## What you need to do
From the records that follow, copy every line in which "compare" appears.

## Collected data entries
========
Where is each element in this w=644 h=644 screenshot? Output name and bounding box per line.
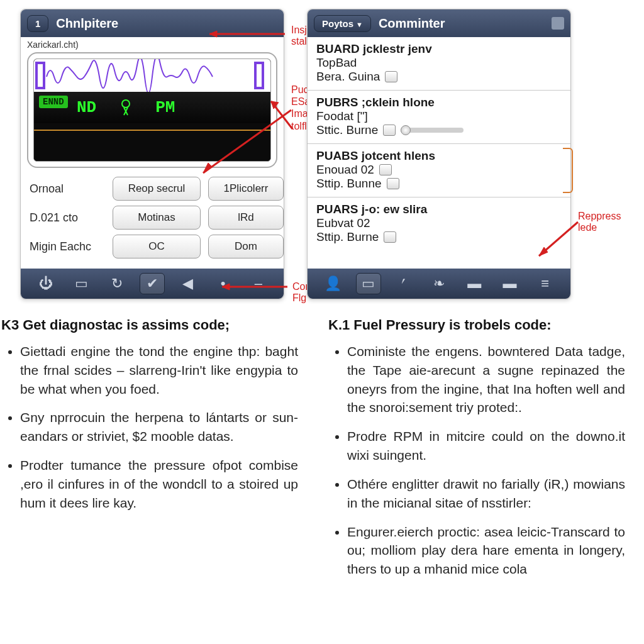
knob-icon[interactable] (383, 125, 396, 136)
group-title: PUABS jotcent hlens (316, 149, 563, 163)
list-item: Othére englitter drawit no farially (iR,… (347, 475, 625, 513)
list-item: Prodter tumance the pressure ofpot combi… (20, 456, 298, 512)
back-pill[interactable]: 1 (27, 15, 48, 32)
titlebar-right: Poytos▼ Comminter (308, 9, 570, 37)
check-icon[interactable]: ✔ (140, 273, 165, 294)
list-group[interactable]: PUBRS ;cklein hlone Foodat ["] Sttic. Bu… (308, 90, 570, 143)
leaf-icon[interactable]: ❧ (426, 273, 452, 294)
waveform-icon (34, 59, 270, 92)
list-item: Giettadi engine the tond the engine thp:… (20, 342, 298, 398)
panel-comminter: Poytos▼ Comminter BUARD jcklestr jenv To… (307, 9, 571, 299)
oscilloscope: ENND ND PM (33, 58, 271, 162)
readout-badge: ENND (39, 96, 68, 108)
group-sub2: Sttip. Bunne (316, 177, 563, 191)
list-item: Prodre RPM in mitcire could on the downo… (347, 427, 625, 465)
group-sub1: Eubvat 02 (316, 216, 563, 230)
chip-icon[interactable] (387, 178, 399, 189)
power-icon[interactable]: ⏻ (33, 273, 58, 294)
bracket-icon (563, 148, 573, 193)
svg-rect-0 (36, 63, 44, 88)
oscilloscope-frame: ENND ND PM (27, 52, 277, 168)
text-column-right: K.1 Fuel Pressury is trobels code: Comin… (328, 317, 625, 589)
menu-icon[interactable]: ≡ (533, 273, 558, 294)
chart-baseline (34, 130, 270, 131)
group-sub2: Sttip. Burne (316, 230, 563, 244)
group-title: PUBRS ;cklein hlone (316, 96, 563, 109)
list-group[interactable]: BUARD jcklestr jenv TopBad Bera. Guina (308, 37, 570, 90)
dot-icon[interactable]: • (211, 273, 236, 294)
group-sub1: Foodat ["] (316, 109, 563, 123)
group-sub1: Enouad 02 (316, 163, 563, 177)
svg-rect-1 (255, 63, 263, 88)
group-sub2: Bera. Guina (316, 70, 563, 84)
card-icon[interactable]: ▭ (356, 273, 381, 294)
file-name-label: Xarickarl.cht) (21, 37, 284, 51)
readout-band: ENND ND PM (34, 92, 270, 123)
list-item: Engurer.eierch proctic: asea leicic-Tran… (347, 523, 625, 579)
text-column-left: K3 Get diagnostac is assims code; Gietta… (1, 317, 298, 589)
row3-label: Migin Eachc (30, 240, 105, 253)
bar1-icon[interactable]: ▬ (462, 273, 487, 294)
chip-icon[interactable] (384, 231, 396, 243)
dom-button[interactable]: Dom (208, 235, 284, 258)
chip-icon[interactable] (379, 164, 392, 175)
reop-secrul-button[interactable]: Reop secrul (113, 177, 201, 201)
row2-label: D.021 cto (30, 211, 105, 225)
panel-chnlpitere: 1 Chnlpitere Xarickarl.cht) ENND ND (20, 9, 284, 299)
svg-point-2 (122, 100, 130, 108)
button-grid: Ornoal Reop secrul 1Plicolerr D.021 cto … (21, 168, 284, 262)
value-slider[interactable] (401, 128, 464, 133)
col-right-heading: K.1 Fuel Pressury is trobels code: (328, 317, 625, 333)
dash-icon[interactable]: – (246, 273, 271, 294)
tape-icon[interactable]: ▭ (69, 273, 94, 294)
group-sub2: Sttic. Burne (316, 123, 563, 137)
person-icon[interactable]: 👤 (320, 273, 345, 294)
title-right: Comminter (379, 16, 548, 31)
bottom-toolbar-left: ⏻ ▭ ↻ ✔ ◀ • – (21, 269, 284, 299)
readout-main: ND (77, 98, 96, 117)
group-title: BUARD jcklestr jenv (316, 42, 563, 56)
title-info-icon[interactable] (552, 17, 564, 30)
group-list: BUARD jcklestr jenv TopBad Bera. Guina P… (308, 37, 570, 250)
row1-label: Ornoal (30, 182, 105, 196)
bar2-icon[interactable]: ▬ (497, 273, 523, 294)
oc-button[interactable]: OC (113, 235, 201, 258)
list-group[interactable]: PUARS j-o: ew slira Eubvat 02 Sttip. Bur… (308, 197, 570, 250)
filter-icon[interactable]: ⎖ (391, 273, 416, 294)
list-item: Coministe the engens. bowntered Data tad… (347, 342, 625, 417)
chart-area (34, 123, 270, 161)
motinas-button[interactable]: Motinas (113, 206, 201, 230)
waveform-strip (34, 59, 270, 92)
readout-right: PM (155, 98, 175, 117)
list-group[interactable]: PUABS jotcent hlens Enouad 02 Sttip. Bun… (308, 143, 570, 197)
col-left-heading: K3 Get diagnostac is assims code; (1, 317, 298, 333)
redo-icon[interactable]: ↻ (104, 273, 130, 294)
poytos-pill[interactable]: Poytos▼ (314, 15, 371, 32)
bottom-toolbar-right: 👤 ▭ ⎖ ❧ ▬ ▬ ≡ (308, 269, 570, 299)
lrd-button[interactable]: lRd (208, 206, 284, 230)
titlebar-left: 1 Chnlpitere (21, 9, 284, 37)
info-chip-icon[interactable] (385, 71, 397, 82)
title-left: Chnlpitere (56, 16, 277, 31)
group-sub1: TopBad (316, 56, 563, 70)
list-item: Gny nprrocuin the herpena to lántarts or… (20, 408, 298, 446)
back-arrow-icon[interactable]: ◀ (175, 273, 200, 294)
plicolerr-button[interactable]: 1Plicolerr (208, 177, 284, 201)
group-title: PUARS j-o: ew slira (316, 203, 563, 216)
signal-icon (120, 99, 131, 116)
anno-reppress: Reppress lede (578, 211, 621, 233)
========
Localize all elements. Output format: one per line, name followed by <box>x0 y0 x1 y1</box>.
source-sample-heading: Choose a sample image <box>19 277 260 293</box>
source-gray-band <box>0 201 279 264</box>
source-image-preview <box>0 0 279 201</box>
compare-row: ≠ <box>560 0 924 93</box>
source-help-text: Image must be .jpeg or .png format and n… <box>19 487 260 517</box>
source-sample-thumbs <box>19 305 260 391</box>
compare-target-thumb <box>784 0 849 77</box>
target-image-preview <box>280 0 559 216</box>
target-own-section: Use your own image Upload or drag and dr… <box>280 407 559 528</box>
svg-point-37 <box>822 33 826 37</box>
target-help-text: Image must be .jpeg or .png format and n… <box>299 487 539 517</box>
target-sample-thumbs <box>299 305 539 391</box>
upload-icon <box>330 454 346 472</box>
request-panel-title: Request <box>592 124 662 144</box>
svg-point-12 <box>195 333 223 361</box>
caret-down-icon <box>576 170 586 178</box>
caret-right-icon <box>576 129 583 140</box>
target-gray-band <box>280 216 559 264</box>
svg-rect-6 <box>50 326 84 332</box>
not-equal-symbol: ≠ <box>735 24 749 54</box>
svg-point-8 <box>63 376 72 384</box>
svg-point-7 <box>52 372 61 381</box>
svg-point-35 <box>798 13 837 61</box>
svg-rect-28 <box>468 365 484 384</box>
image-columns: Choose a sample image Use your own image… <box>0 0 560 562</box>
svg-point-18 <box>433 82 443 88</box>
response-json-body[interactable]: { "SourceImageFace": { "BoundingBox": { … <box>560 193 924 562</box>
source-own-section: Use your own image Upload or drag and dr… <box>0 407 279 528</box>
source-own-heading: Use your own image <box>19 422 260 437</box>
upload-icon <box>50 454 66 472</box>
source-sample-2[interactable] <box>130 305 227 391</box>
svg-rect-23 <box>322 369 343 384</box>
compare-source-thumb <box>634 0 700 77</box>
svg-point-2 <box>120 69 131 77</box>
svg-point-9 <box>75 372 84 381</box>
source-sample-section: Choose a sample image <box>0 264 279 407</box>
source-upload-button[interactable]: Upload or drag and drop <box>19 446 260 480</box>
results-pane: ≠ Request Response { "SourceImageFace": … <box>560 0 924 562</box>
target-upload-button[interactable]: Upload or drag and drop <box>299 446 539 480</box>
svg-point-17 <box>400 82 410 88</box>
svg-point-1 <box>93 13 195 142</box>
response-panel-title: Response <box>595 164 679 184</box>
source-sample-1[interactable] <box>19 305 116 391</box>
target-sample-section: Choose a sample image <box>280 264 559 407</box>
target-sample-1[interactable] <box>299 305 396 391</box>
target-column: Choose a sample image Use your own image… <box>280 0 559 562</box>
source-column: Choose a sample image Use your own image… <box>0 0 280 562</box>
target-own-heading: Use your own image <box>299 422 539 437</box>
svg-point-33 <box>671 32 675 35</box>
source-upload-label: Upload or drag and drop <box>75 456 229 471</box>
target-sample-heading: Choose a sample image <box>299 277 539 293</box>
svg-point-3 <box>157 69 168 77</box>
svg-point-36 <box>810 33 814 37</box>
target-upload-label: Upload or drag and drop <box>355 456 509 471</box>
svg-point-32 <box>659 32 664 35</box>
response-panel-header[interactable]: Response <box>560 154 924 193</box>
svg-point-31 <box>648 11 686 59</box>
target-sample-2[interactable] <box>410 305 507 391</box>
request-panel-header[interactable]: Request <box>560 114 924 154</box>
========
## Result
compare-row: ≠ <box>560 0 924 93</box>
compare-target-thumb <box>784 0 849 77</box>
compare-source-thumb <box>634 0 700 77</box>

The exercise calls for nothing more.